GOAL OF THE EXERCISE:
Each line of the listing below that includes "Image" must be copied.

═══ RECORDS PROVIDED

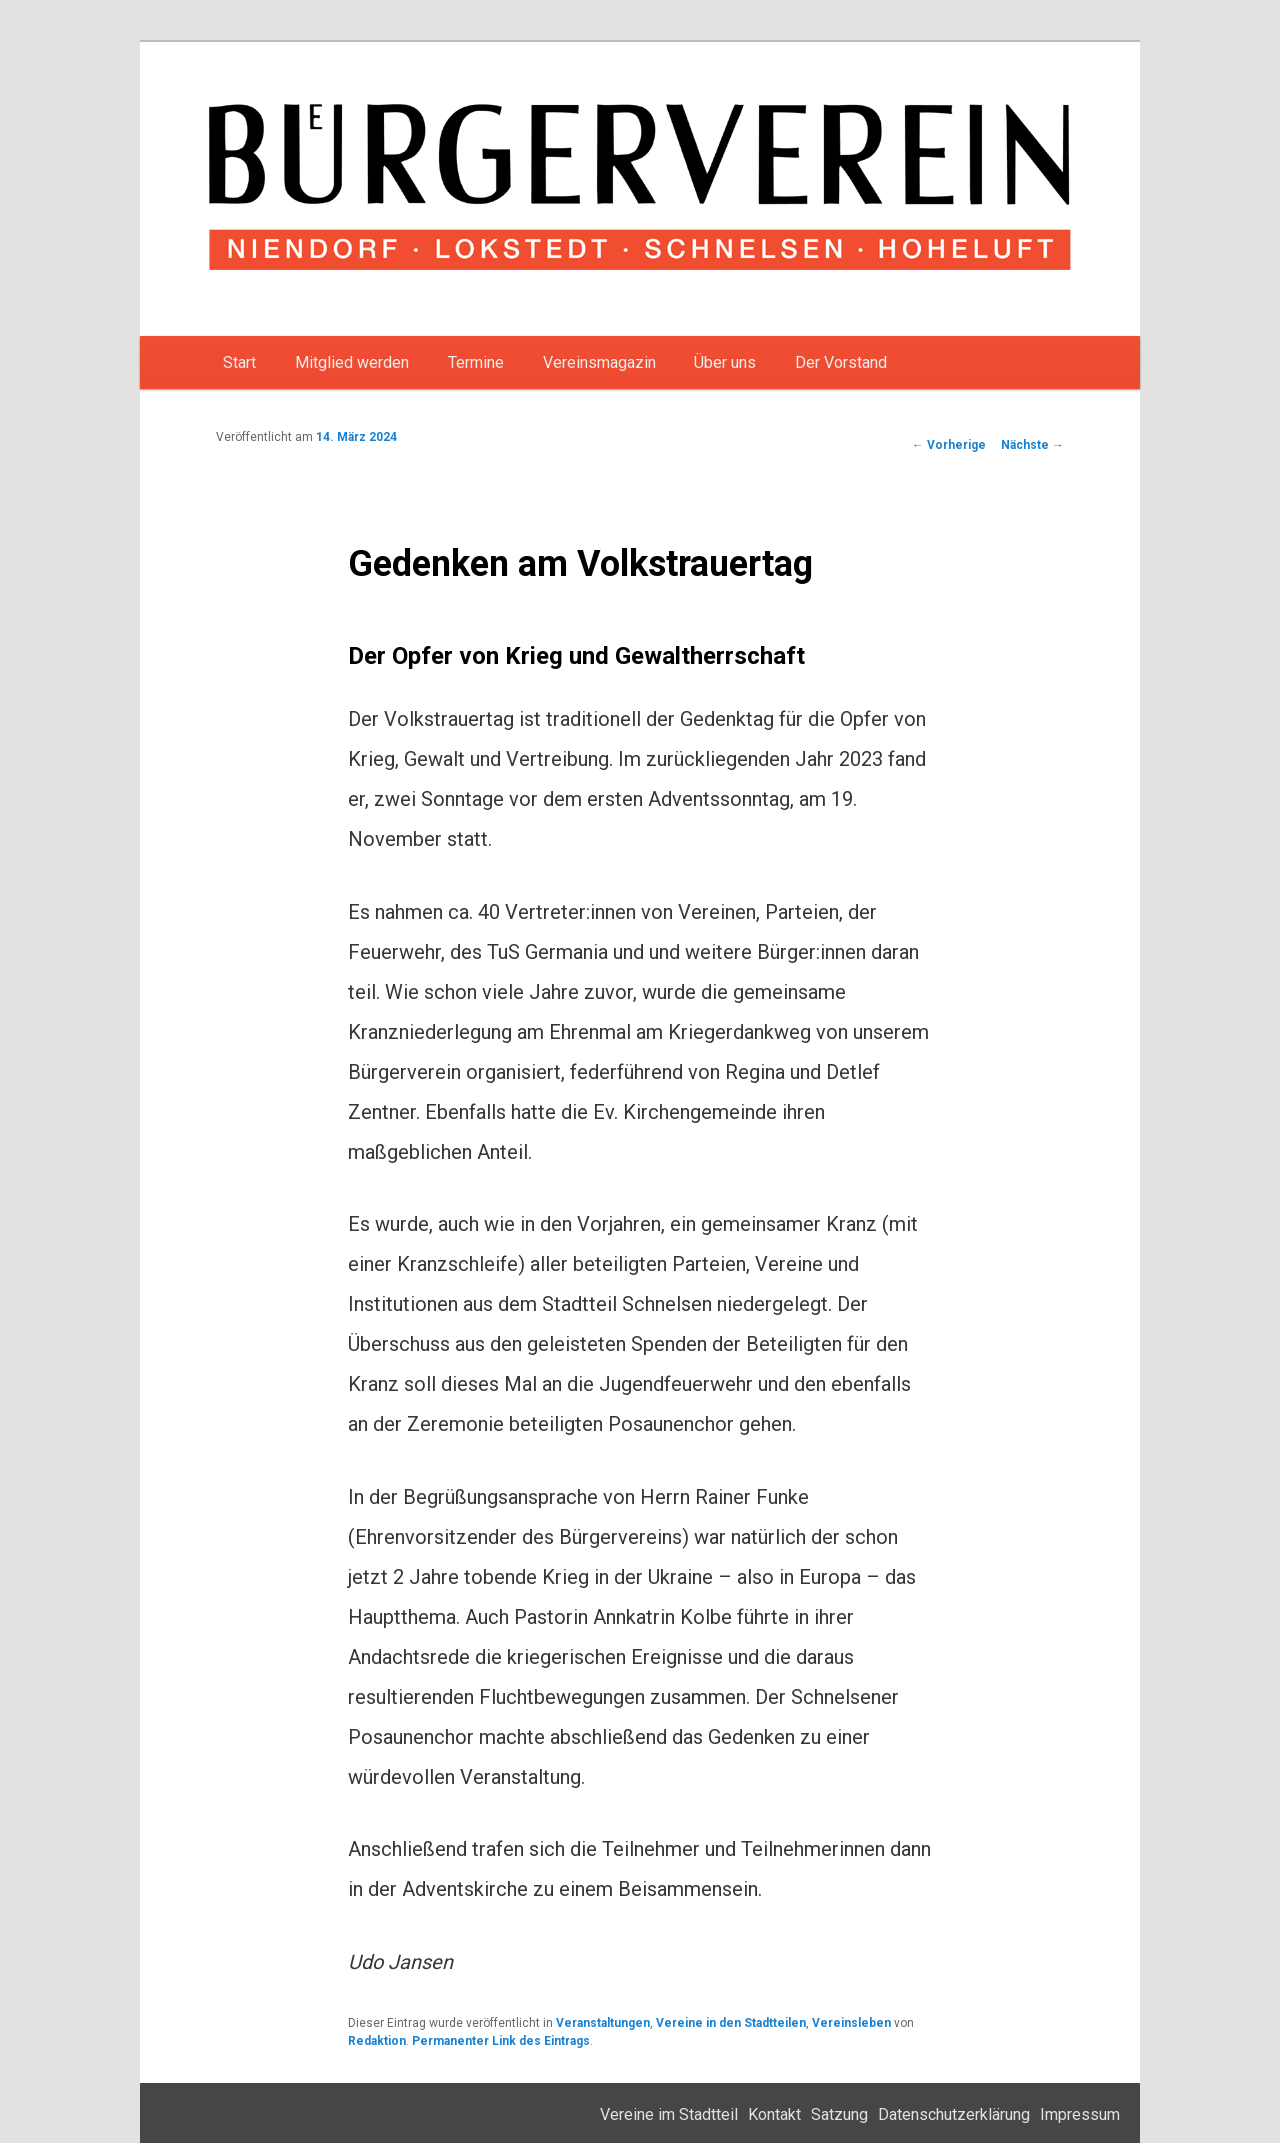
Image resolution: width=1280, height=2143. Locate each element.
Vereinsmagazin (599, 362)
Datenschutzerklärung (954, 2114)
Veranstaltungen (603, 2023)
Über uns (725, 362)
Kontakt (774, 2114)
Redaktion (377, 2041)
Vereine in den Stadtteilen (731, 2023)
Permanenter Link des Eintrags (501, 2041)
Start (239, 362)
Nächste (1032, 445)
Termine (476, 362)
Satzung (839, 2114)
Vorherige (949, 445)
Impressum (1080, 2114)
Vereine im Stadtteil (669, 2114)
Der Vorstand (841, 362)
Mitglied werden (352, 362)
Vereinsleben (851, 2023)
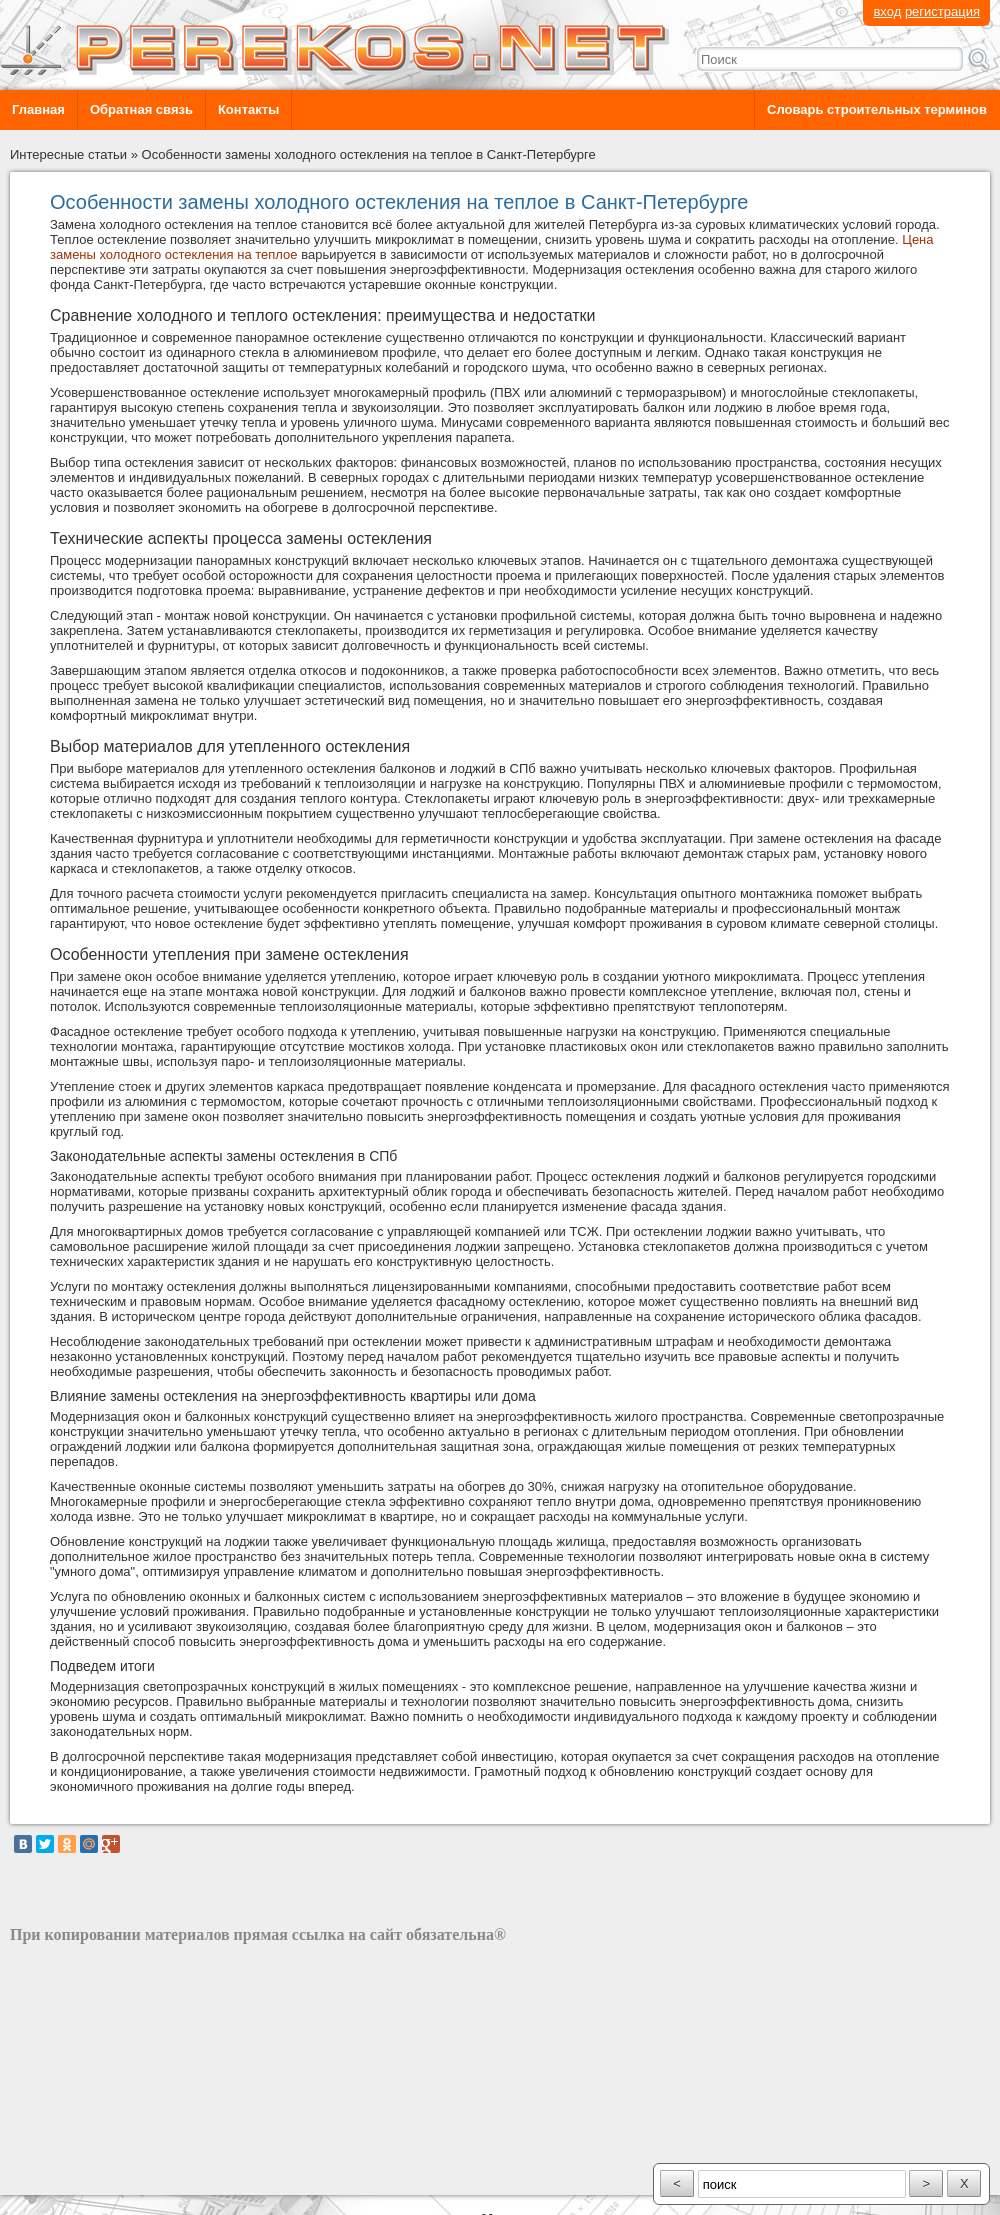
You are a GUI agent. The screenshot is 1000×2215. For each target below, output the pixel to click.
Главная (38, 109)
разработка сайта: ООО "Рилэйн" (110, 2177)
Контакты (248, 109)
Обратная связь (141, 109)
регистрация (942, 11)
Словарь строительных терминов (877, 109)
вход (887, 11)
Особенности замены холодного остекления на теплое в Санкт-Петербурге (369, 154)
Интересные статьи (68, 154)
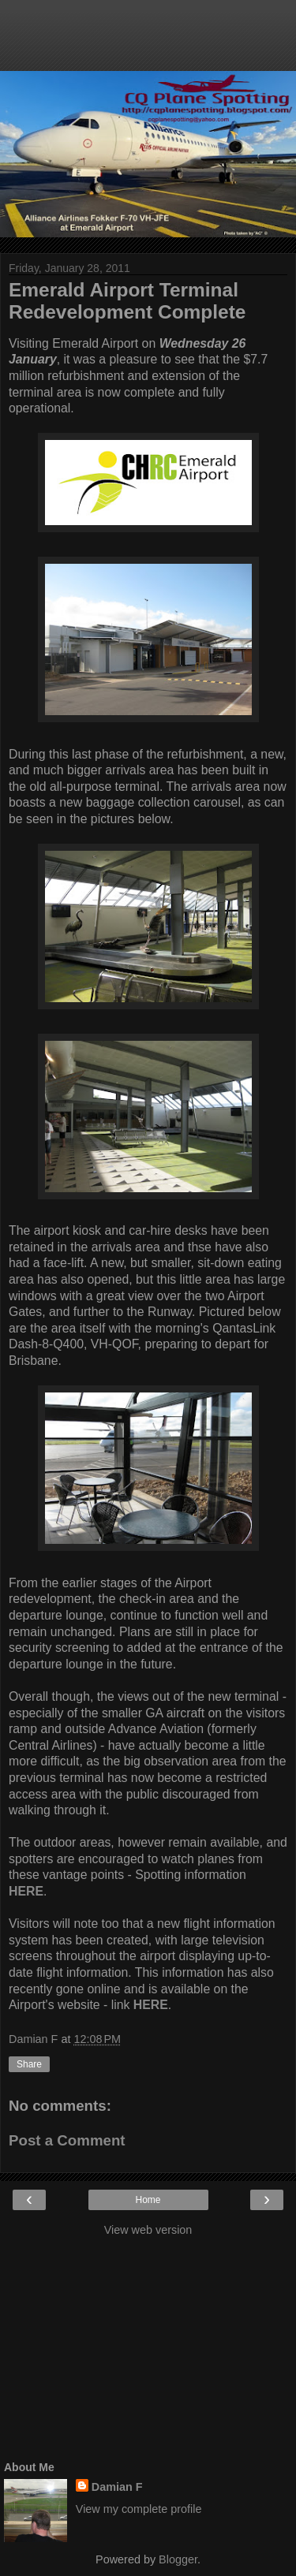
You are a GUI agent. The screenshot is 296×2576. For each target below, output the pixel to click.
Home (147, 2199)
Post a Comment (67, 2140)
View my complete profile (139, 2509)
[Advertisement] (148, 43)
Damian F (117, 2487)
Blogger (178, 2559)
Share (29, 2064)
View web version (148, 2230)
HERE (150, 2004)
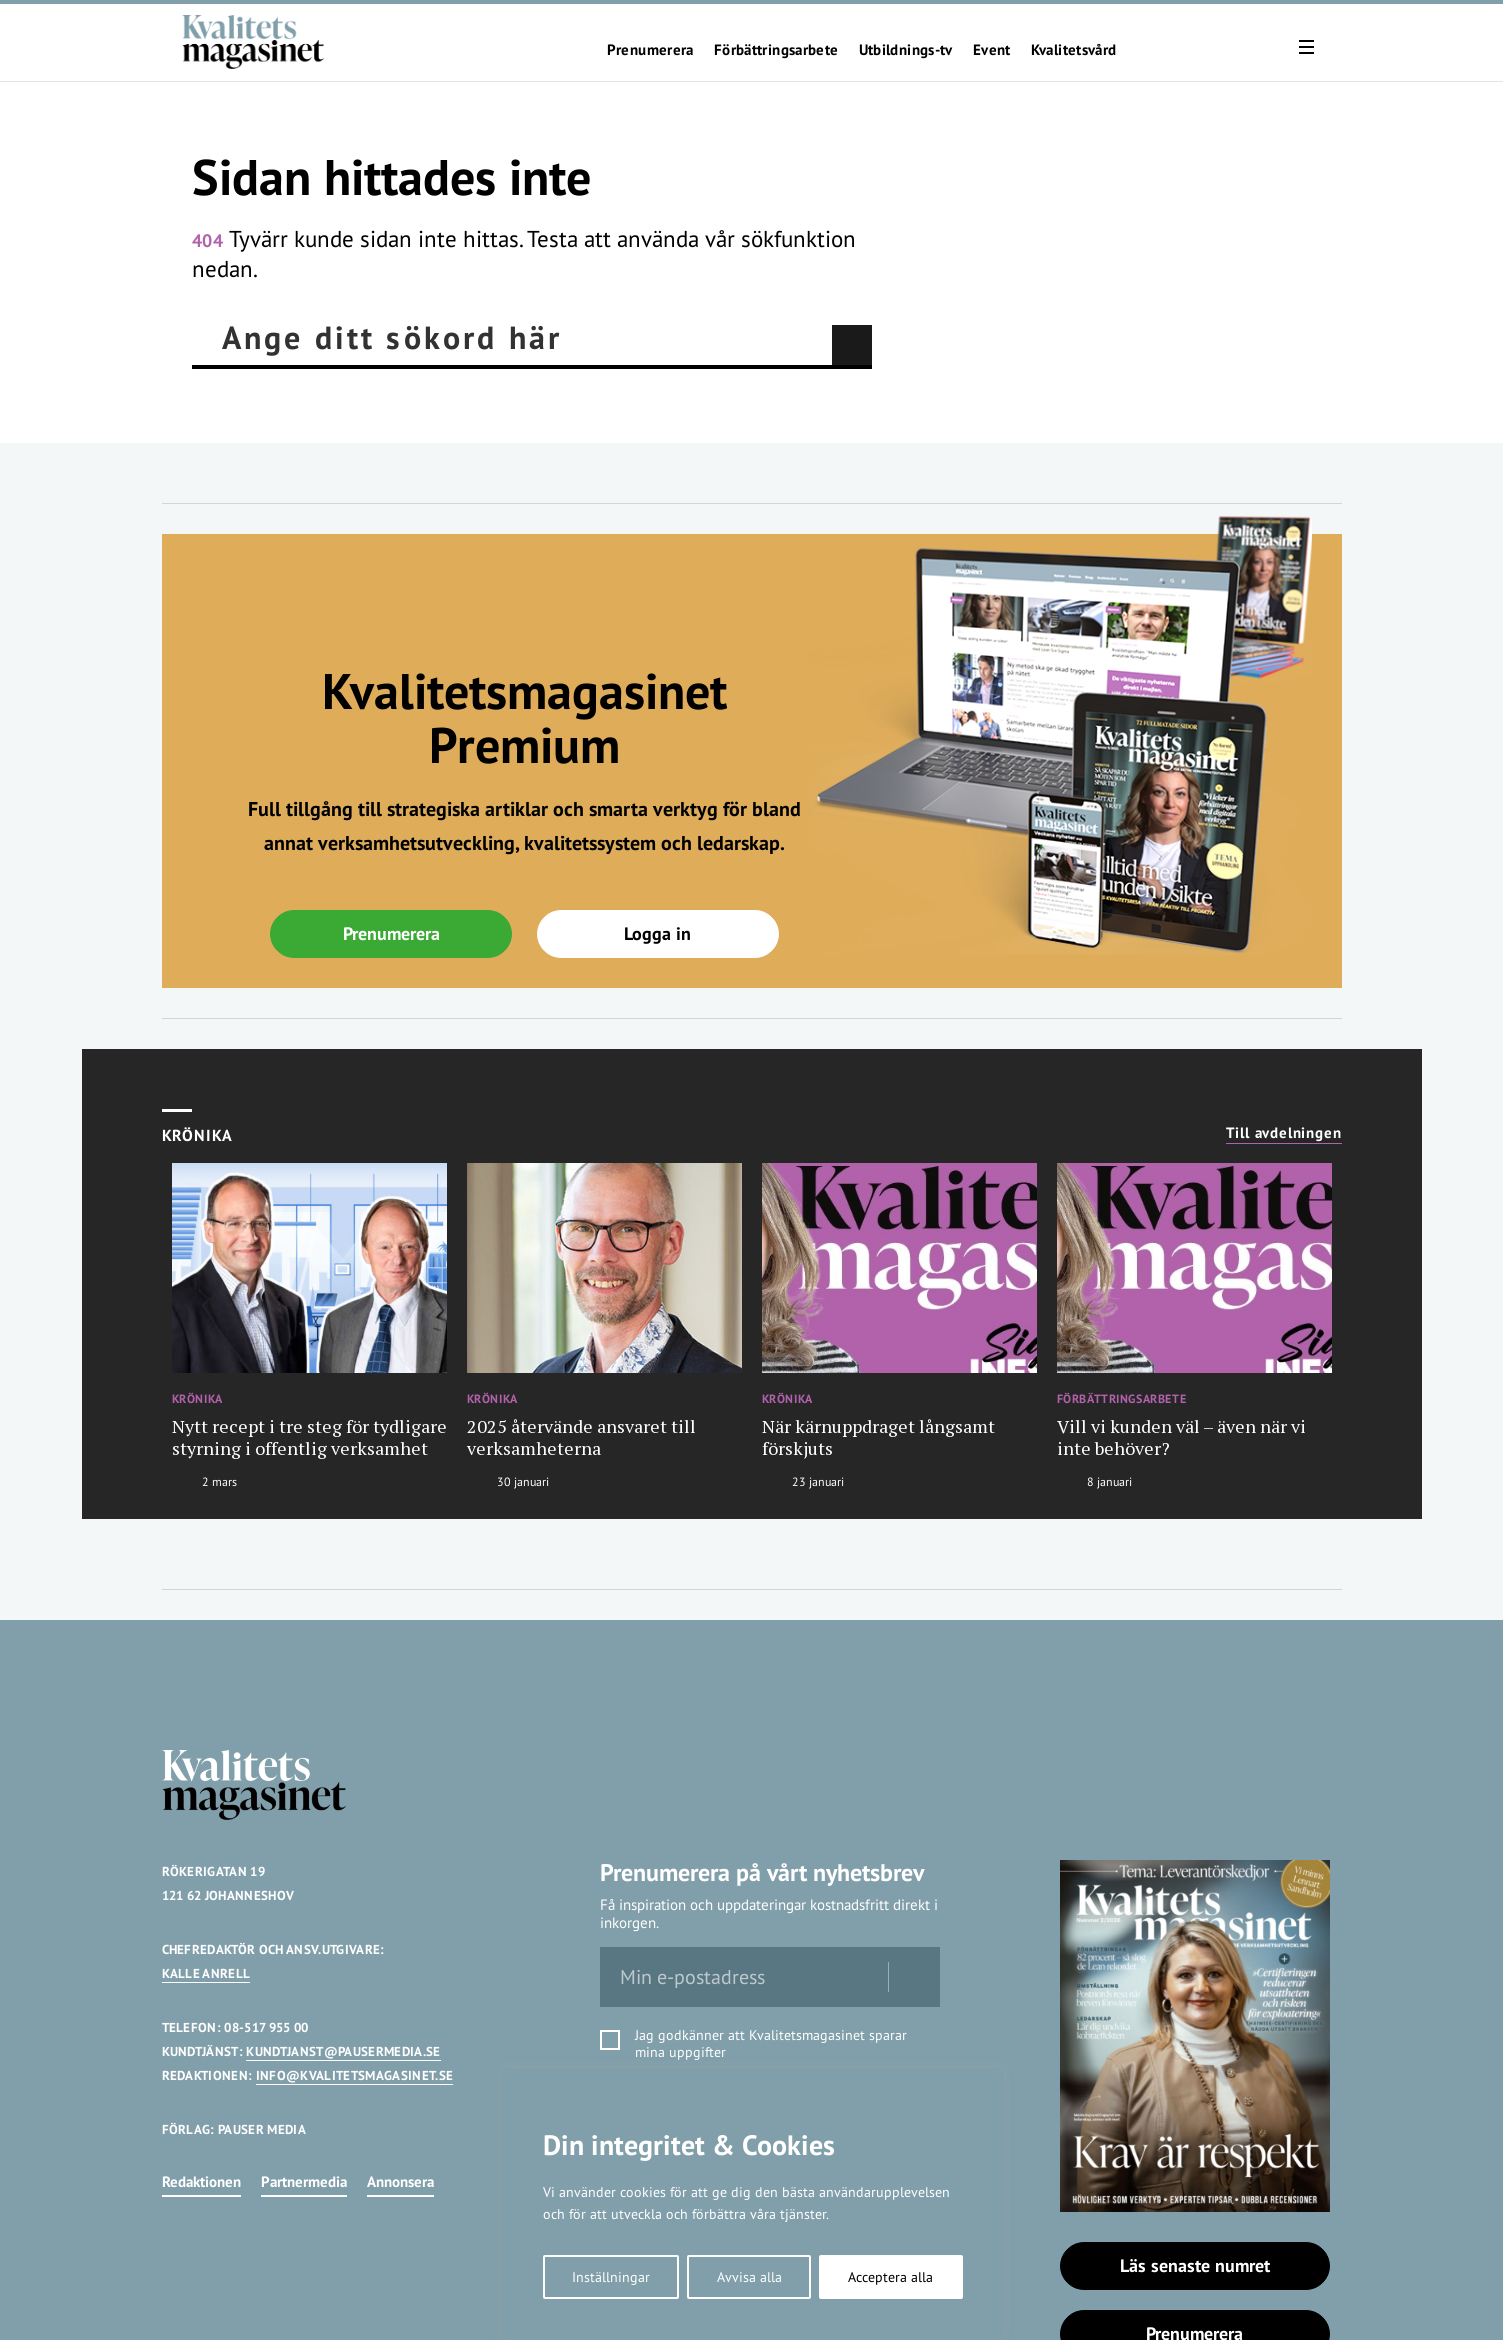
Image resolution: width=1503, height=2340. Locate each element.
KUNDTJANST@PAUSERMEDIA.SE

══════

OUTPUT FOR THIS EXERCISE:
Image resolution: width=1280, height=2143. Locate each element.
Image resolution: width=1503, height=2340. Locate each element.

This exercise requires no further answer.